Determine the number of lines in the data that contain "maximize". Answer with that number only.

START Records supplied

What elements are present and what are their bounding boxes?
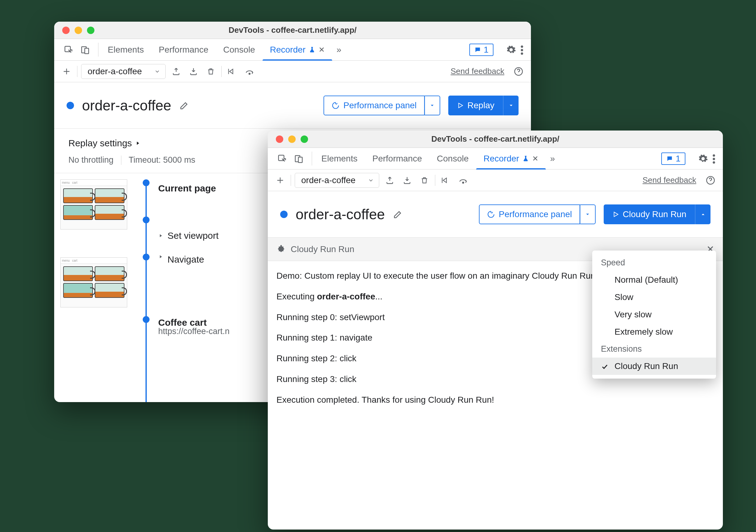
- message-icon: [474, 46, 481, 53]
- caret-right-icon: [135, 140, 141, 146]
- recorder-toolbar: order-a-coffee Send feedback: [54, 61, 531, 82]
- recording-title: order-a-coffee: [82, 97, 171, 114]
- import-icon[interactable]: [187, 64, 200, 78]
- devtools-window-2: DevTools - coffee-cart.netlify.app/ Elem…: [268, 131, 723, 529]
- step-current-page: Current page: [158, 183, 216, 194]
- recording-select[interactable]: order-a-coffee: [295, 173, 379, 188]
- inspect-icon[interactable]: [275, 152, 289, 165]
- delete-icon[interactable]: [418, 173, 431, 187]
- edit-title-icon[interactable]: [179, 100, 189, 111]
- replay-button-label: Replay: [468, 101, 495, 111]
- tab-performance[interactable]: Performance: [365, 148, 429, 169]
- titlebar: DevTools - coffee-cart.netlify.app/: [54, 22, 531, 39]
- recording-select[interactable]: order-a-coffee: [81, 64, 166, 79]
- recorder-toolbar: order-a-coffee Send feedback: [268, 169, 723, 191]
- performance-panel-button[interactable]: Performance panel: [324, 95, 425, 115]
- replay-button[interactable]: Cloudy Run Run: [604, 204, 695, 224]
- tab-recorder-label: Recorder: [270, 45, 306, 55]
- play-icon: [457, 102, 464, 109]
- tab-console[interactable]: Console: [429, 148, 476, 169]
- edit-title-icon[interactable]: [393, 209, 402, 219]
- replay-dropdown[interactable]: [503, 95, 519, 115]
- help-icon[interactable]: [512, 64, 526, 78]
- log-line: Execution completed. Thanks for using Cl…: [277, 393, 714, 407]
- menu-item-very-slow[interactable]: Very slow: [592, 306, 716, 323]
- screenshot-thumbnail[interactable]: menucart: [60, 257, 127, 307]
- performance-panel-button[interactable]: Performance panel: [479, 204, 580, 224]
- throttling-value: No throttling: [68, 155, 114, 165]
- tab-elements[interactable]: Elements: [100, 39, 151, 60]
- export-icon[interactable]: [169, 64, 183, 78]
- maximize-window-button[interactable]: [301, 136, 308, 143]
- titlebar: DevTools - coffee-cart.netlify.app/: [268, 131, 723, 148]
- delete-icon[interactable]: [204, 64, 218, 78]
- import-icon[interactable]: [400, 173, 414, 187]
- menu-item-extremely-slow[interactable]: Extremely slow: [592, 323, 716, 341]
- recording-header: order-a-coffee Performance panel Cloudy …: [268, 191, 723, 238]
- performance-panel-dropdown[interactable]: [580, 204, 596, 224]
- new-recording-button[interactable]: [273, 173, 287, 187]
- step-group-title: Coffee cart: [158, 317, 207, 328]
- tab-performance[interactable]: Performance: [151, 39, 216, 60]
- close-tab-icon[interactable]: ✕: [532, 154, 538, 163]
- tab-recorder[interactable]: Recorder ✕: [476, 148, 546, 169]
- flask-icon: [309, 46, 315, 53]
- menu-item-normal[interactable]: Normal (Default): [592, 271, 716, 289]
- flask-icon: [522, 155, 529, 162]
- send-feedback-link[interactable]: Send feedback: [451, 66, 504, 76]
- send-feedback-link[interactable]: Send feedback: [643, 175, 696, 185]
- tab-recorder[interactable]: Recorder ✕: [262, 39, 332, 60]
- close-window-button[interactable]: [62, 27, 70, 34]
- step-over-icon[interactable]: [243, 64, 256, 78]
- more-options-icon[interactable]: [712, 153, 716, 164]
- tab-recorder-label: Recorder: [484, 154, 519, 164]
- message-icon: [666, 155, 673, 162]
- screenshot-thumbnail[interactable]: menucart: [60, 179, 127, 230]
- puzzle-icon: [277, 245, 286, 254]
- performance-panel-dropdown[interactable]: [425, 95, 440, 115]
- inspect-icon[interactable]: [62, 43, 75, 57]
- step-label: Set viewport: [168, 230, 219, 241]
- recording-name-value: order-a-coffee: [301, 175, 355, 185]
- recording-name-value: order-a-coffee: [88, 66, 142, 76]
- new-recording-button[interactable]: [60, 64, 73, 78]
- continue-icon[interactable]: [439, 173, 453, 187]
- replay-dropdown[interactable]: [695, 204, 711, 224]
- replay-speed-menu: Speed Normal (Default) Slow Very slow Ex…: [592, 250, 716, 379]
- replay-button-label: Cloudy Run Run: [623, 209, 686, 219]
- issues-badge[interactable]: 1: [469, 44, 494, 56]
- tab-console[interactable]: Console: [216, 39, 262, 60]
- export-icon[interactable]: [383, 173, 396, 187]
- menu-section-speed: Speed: [592, 254, 716, 271]
- svg-point-11: [713, 154, 715, 157]
- replay-button[interactable]: Replay: [448, 95, 503, 115]
- close-window-button[interactable]: [276, 136, 283, 143]
- menu-item-slow[interactable]: Slow: [592, 289, 716, 306]
- step-label: Navigate: [168, 254, 204, 265]
- timeout-value: Timeout: 5000 ms: [129, 155, 195, 165]
- device-toolbar-icon[interactable]: [292, 152, 306, 165]
- close-tab-icon[interactable]: ✕: [318, 45, 325, 54]
- continue-icon[interactable]: [225, 64, 239, 78]
- menu-section-extensions: Extensions: [592, 341, 716, 358]
- maximize-window-button[interactable]: [87, 27, 94, 34]
- svg-point-12: [713, 158, 715, 160]
- issues-badge[interactable]: 1: [661, 152, 686, 165]
- minimize-window-button[interactable]: [75, 27, 82, 34]
- more-options-icon[interactable]: [520, 44, 524, 55]
- chevron-down-icon: [154, 68, 160, 75]
- minimize-window-button[interactable]: [288, 136, 296, 143]
- settings-gear-icon[interactable]: [698, 153, 708, 164]
- settings-gear-icon[interactable]: [506, 44, 516, 55]
- step-over-icon[interactable]: [456, 173, 470, 187]
- menu-item-cloudy-run-run[interactable]: Cloudy Run Run: [592, 358, 716, 375]
- replay-settings-label: Replay settings: [68, 138, 132, 148]
- more-tabs-button[interactable]: »: [332, 39, 346, 60]
- check-icon: [601, 361, 608, 371]
- help-icon[interactable]: [704, 173, 717, 187]
- svg-point-13: [713, 161, 715, 164]
- issues-count: 1: [676, 154, 681, 164]
- more-tabs-button[interactable]: »: [546, 148, 559, 169]
- device-toolbar-icon[interactable]: [78, 43, 92, 57]
- tab-elements[interactable]: Elements: [314, 148, 365, 169]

END Records supplied

| Written answer |
2